Above: A digital photo of the image produced using a camera obscura that was built by students in the Alternative Photography Processes class. From left to right: Lauren Haffling ’22, Deanna Russo ’23, Miranda Calabrese ’22, Lyli Montalvo ’24, Gabby Stauffer ’22, Becky Skibo ’23. For clarity, the image has been turned right side up.

 

On first view, the image doesn’t appear remarkable. Taken by the students of the Alternative Photography Processes class, it looks like a blurry, overexposed slide projected wide-angle on a classroom wall. It shows a group of people—the students themselves—posed on the lawn outside South Hall. Behind them is what looks like a fountain of fire, an explosion they don’t seem to notice.

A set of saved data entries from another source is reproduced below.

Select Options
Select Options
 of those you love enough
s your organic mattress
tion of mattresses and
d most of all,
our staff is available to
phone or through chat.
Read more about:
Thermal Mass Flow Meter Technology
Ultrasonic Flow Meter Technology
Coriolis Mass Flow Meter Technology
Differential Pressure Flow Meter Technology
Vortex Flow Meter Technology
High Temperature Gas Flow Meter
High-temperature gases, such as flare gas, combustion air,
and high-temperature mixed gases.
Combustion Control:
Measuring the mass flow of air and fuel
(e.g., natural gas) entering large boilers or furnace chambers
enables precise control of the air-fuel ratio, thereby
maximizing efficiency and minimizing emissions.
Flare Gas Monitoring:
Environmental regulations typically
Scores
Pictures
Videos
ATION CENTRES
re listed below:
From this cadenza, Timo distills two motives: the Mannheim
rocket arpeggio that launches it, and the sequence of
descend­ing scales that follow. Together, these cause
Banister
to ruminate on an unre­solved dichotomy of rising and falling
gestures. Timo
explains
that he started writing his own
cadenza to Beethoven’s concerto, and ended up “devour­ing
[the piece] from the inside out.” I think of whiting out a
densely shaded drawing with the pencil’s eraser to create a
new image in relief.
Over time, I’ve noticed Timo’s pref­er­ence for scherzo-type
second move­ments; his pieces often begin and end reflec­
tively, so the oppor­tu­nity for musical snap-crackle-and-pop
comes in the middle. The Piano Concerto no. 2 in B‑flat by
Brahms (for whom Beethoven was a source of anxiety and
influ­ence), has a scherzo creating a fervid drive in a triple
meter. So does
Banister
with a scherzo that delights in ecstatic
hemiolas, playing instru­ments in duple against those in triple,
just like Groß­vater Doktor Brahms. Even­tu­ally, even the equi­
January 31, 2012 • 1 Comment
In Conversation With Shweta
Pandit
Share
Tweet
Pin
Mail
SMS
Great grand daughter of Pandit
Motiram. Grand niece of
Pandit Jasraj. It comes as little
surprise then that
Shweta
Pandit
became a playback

What does make the image remarkable is that it isn’t a slide at all. It moves. The students wave, birds fly by, cars pass. The outside is inside, projected onto the wall.

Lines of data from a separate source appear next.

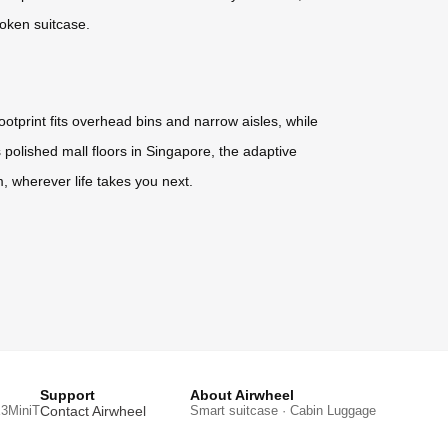
roken suitcase.
otprint fits overhead bins and narrow aisles, while
polished mall floors in Singapore, the adaptive
hm, wherever life takes you next.
Support
About Airwheel
3MiniT
Contact Airwheel
Smart suitcase · Cabin Luggage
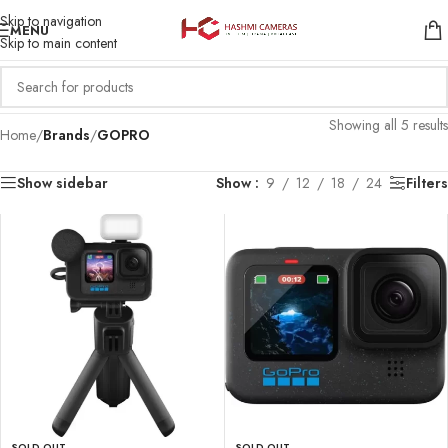
Skip to navigation
MENU
Skip to main content
Showing all 5 results
Home
/
Brands
/
GOPRO
Show sidebar
Show
9
12
18
24
Filters
SOLD OUT
SOLD OUT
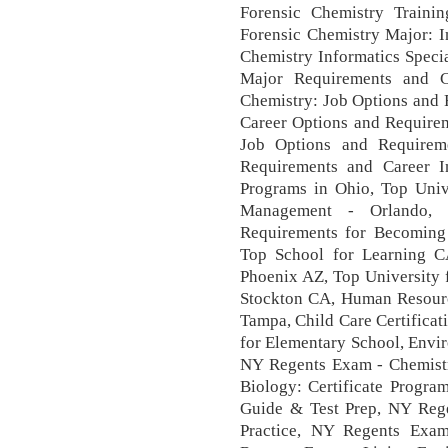
Forensic Chemistry Traini
Forensic Chemistry Major: 
Chemistry Informatics Specia
Major Requirements and Ca
Chemistry: Job Options and 
Career Options and Requirem
Job Options and Requirem
Requirements and Career In
Programs in Ohio, Top Univ
Management - Orlando, 
Requirements for Becoming 
Top School for Learning C
Phoenix AZ, Top University 
Stockton CA, Human Resourc
Tampa, Child Care Certificati
for Elementary School, Envi
NY Regents Exam - Chemistry
Biology: Certificate Progr
Guide & Test Prep, NY Rege
Practice, NY Regents Exam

They produced the image using a camera obscura that they built inside their classroom. A camera obscura is a darkened room with a tiny hole in the wall for outside light to enter. When the light is bright enough, a picture of whatever is outside the room projects onto the wall opposite the hole. The image is upside down, yet true in every respect. It’s like looking through a camera lens.

“We stood inside the room looking at the image on the far wall, the ceiling, the floor, says Gabby Stauffer, ’22. “We were standing in a live, real-time picture.”

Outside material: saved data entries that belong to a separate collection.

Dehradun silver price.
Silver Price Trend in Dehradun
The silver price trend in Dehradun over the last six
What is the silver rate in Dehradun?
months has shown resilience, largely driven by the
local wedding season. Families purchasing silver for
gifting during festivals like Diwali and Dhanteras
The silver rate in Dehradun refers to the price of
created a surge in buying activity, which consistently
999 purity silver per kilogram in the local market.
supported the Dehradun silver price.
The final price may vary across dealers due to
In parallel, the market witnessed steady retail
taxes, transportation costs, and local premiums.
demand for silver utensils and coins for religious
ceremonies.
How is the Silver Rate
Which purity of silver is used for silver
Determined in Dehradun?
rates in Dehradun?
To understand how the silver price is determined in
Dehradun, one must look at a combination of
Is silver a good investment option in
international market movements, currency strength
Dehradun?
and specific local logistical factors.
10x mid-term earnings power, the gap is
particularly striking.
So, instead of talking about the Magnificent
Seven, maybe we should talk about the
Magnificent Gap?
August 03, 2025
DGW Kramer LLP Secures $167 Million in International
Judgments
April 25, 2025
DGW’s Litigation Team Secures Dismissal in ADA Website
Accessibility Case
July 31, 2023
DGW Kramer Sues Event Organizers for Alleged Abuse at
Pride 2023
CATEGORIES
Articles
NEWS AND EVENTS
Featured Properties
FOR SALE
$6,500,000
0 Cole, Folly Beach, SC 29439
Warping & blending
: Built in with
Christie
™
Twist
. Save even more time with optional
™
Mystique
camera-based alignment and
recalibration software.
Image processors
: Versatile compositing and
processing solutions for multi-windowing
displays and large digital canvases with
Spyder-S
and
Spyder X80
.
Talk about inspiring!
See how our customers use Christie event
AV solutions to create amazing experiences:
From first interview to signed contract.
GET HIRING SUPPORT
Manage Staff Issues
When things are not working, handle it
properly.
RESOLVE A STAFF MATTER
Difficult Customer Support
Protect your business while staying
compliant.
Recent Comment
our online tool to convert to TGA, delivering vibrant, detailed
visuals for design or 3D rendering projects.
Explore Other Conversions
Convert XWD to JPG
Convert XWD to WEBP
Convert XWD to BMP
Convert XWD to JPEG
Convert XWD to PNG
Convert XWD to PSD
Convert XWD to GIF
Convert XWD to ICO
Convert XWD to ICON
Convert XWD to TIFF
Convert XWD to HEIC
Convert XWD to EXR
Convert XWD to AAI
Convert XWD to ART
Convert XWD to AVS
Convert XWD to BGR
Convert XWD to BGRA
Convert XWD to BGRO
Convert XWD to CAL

Camera obscura, which means “dark room” in Latin, is the earliest camera technology, a precursor of photography and integral to its invention. First noted in the 5th Century diary of a Chinese philosopher, the camera obscura was used mostly as a way to safely watch eclipses of the sun and later became an aid to artists in creating perspective when drawing.

Building a camera obscura is the first assignment Susan Morelock, assistant professor of photography and new media, gives her students. “To strip down the idea of the camera to this simple form, and then rebuild from the ground up, gives students the power to understand the way a camera works,” she says.

The project explores the fundamentals of light. “It was image-making without a camera,” Stauffer says. “This taught me to take a second to see what’s going on that’s not in plain sight.”

To turn the room into the camera obscura, the students covered the walls with black garbage bags to make it dark enough for the image to project on the wall. Then they made a small pinhole in one of the trash bags to allow light to enter. As their eyes adjusted to the darkness, the wintery landscape of the South Campus appeared in the classroom.

And that fountain of fire? Turns out the bright orange light isn’t in the “picture.” It’s a spot inside the classroom that wasn’t adequately sealed off, where light leaked through.

While Morelock teaches about the camera obscura in all her classes, in Alternative Photography Processes the students have the time and space to build individual, hand-held camera obscura as well as the room-size group project. She considers the assignment foundational to the students’ understanding of photography.

 “You see so differently through it,” says Gabby Stauffer. “Before we did it I couldn’t wrap my head around the idea. But when you do it, it feels as though you’re in an IMAX theatre.”